At the polling stations, we identify ourselves by name and address to the Returning Officer or the Deputy Returning Officer or any other official poll-watcher (there's a name for the lower-ranking officers but I forget what it is) and he or she checks off our name from a list of eligible voters.
You would have to identify yourself to the satisfaction of the DRO or Returning Officer in order to vote.
Well, uh, 'scuse me if I'm a wee bit skeptical here. You're disenfranchising large numbers of voters in the name of fighting "voter fraud," but you aren't the least bit interested in any alternative measures for fighting "voter fraud," measures that might possibly be equally effective without disenfranchising anyone? Sorry pal, it just doesn't compute. It's pretty apparent now what your real interest is in promoting this particular piece of shit legislation. Nice try, boys.
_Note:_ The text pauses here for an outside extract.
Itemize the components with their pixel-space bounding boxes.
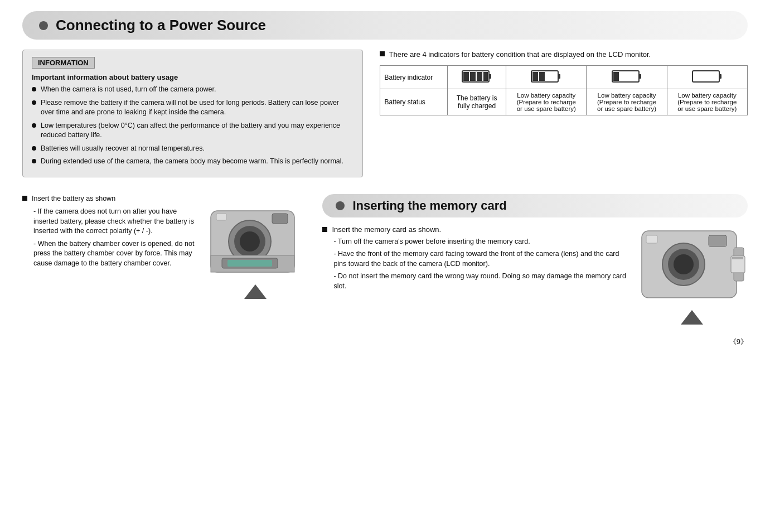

The ALU is against fingerprinting and retinal scans for voters too.
The whole Democatic party is against it because it wouod make i erymuch harder for the to get elected without the cheating that they are accustomed to relying on.
I do not buy the idea that there would be disenfranchisemn of voters in minority groups or amoung the poor , even of the very poor and the remote minorty possessio of photo IDis alrady very common and must be near 95%. The idea that it is for the purpose of disenfranchiseing the poor doesn't wash because it would be innefective at doing so.
But if it were effective t preventing cheting , the Democrati party would suffer greatly.
===================================================================
This is just more Limbaugh crap. There is cheating on both sides to some minor degree, but to blame it all on one party is just dumb.
Voting for Democrats is occasionally dumb. Voting for Republicans who start wars they will not finish and lie about everything and then have all the info classified is even dumber.
I don't think that anywhere near 80% of Americansd want a national ID card.
The title of this thread is about National ID cards. Hence, I assumed that Palne was referring to National ID cards.
Frankly, I am happy with FL requiring a photo ID.
Frankly, I am happy with FL requiring a photo ID.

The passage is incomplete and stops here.